__Material for this exercise__
<<<<

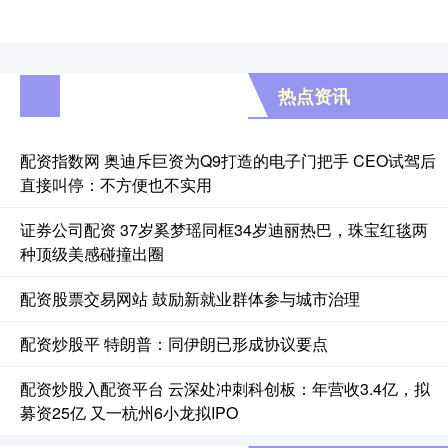
热点资讯
配资指数网 奥迪斥巨资为Q9打造的电子门把手 CEO试驾后
直接叫停：不方便也不实用
证券公司配资 37岁奚梦瑶同框34岁迪丽热巴，珠宝红毯两
种顶级美感碰撞出圈
配资股票交易网站 鼓励新就业群体参与城市治理
配资炒股平 特朗普：同伊朗已形成协议要点
配资炒股入配资平台 云深处冲刺科创板：年营收3.4亿，拟
募资25亿 又一杭州6小龙拟IPO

>>>>

__Exercise objective__
Write out exactly the lines from the line holding "证券公司配资 37岁奚梦瑶同框34岁迪丽热巴，珠宝红毯两" through the last line of the data, and nothing besides those lines.

__Response__
证券公司配资 37岁奚梦瑶同框34岁迪丽热巴，珠宝红毯两
种顶级美感碰撞出圈
配资股票交易网站 鼓励新就业群体参与城市治理
配资炒股平 特朗普：同伊朗已形成协议要点
配资炒股入配资平台 云深处冲刺科创板：年营收3.4亿，拟
募资25亿 又一杭州6小龙拟IPO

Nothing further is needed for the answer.